##### Dataset records #####

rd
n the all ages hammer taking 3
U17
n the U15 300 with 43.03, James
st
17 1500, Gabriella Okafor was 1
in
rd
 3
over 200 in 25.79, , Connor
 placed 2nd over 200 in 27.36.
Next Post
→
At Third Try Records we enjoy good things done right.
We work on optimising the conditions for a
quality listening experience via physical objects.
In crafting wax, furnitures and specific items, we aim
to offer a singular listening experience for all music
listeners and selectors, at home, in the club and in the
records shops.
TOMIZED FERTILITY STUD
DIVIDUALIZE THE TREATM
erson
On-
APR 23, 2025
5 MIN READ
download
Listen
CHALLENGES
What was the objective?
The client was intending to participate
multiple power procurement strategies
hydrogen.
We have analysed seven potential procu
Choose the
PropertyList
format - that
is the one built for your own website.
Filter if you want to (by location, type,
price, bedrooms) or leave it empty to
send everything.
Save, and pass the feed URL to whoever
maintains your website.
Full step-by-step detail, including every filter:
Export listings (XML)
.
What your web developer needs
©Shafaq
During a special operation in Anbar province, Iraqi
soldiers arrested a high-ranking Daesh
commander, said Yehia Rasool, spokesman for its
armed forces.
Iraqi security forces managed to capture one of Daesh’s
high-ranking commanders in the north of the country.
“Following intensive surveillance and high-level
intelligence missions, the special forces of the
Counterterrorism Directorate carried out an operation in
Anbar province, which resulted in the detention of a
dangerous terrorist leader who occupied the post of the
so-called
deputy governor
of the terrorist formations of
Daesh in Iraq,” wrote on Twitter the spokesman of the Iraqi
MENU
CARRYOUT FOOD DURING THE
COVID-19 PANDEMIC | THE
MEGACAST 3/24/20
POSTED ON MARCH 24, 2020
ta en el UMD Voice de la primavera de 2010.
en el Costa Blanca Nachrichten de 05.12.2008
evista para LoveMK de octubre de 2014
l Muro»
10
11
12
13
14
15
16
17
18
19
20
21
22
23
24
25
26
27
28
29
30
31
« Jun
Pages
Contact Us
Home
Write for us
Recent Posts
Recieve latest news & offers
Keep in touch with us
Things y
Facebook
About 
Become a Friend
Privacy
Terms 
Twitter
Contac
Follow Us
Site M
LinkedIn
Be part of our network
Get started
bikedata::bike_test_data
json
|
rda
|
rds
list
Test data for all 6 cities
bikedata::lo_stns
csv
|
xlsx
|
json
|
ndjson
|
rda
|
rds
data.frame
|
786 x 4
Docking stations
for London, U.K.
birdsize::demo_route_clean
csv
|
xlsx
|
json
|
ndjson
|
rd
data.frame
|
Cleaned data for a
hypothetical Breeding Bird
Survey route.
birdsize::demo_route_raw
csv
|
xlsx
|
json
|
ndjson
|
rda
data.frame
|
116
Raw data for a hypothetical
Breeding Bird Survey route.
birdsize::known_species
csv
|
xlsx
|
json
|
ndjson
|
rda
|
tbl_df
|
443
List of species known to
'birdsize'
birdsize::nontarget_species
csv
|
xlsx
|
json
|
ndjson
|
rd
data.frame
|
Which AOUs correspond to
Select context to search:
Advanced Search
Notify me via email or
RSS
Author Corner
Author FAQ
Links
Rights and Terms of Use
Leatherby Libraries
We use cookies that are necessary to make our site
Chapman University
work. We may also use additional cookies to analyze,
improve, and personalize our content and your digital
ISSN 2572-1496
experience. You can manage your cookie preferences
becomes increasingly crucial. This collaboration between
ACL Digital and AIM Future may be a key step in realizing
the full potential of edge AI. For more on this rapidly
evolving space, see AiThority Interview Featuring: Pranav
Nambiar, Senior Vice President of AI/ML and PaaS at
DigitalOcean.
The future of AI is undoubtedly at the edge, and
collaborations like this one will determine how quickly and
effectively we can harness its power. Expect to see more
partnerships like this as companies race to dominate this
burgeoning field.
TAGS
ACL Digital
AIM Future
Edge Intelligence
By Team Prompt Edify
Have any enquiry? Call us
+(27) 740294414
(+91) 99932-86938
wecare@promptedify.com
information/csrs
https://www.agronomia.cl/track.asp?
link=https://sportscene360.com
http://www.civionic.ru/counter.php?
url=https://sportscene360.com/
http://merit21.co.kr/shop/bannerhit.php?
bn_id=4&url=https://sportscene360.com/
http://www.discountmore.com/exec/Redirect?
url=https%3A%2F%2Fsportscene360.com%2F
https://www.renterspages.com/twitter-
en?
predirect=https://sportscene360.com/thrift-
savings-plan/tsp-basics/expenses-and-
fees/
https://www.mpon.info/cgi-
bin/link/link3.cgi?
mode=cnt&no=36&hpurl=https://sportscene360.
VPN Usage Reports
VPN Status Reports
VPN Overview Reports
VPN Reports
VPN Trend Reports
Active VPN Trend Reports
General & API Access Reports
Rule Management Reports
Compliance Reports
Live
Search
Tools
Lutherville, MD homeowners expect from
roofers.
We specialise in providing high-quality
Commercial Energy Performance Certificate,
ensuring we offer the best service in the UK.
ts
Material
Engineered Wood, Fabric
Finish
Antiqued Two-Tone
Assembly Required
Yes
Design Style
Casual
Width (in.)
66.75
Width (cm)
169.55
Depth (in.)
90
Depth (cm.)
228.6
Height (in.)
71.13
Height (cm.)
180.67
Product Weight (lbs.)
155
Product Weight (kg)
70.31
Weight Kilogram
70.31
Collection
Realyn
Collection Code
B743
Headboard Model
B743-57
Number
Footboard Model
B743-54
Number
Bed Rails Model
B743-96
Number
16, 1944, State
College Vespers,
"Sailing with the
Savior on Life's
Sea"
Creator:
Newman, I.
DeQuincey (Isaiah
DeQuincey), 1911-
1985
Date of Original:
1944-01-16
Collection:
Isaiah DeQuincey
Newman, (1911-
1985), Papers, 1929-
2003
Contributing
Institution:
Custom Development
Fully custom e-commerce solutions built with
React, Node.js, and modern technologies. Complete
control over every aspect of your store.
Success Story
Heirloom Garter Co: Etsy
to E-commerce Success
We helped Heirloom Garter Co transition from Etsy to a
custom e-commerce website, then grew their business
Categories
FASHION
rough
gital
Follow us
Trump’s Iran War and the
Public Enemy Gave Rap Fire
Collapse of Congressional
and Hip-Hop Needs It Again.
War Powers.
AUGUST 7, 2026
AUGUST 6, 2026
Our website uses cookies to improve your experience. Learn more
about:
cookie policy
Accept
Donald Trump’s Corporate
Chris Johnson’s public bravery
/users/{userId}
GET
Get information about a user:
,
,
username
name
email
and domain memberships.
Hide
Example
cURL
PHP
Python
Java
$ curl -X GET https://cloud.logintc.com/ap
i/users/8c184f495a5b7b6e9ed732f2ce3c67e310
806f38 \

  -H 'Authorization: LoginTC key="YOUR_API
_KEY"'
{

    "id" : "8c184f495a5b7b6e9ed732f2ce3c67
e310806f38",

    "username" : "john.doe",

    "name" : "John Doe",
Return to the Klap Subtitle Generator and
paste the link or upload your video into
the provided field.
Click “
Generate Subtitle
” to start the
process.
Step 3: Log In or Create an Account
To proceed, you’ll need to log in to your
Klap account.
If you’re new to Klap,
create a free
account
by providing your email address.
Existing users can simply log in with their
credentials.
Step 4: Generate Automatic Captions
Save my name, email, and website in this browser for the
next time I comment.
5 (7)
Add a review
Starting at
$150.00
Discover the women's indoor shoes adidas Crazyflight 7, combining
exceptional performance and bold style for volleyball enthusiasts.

#####

Task prompt: Write out again exactly the lines that run from the one holding "Success Story" through the last line of the data; omit all other lines.

Task result:
Success Story
Heirloom Garter Co: Etsy
to E-commerce Success
We helped Heirloom Garter Co transition from Etsy to a
custom e-commerce website, then grew their business
Categories
FASHION
rough
gital
Follow us
Trump’s Iran War and the
Public Enemy Gave Rap Fire
Collapse of Congressional
and Hip-Hop Needs It Again.
War Powers.
AUGUST 7, 2026
AUGUST 6, 2026
Our website uses cookies to improve your experience. Learn more
about:
cookie policy
Accept
Donald Trump’s Corporate
Chris Johnson’s public bravery
/users/{userId}
GET
Get information about a user:
,
,
username
name
email
and domain memberships.
Hide
Example
cURL
PHP
Python
Java
$ curl -X GET https://cloud.logintc.com/ap
i/users/8c184f495a5b7b6e9ed732f2ce3c67e310
806f38 \

  -H 'Authorization: LoginTC key="YOUR_API
_KEY"'
{

    "id" : "8c184f495a5b7b6e9ed732f2ce3c67
e310806f38",

    "username" : "john.doe",

    "name" : "John Doe",
Return to the Klap Subtitle Generator and
paste the link or upload your video into
the provided field.
Click “
Generate Subtitle
” to start the
process.
Step 3: Log In or Create an Account
To proceed, you’ll need to log in to your
Klap account.
If you’re new to Klap,
create a free
account
by providing your email address.
Existing users can simply log in with their
credentials.
Step 4: Generate Automatic Captions
Save my name, email, and website in this browser for the
next time I comment.
5 (7)
Add a review
Starting at
$150.00
Discover the women's indoor shoes adidas Crazyflight 7, combining
exceptional performance and bold style for volleyball enthusiasts.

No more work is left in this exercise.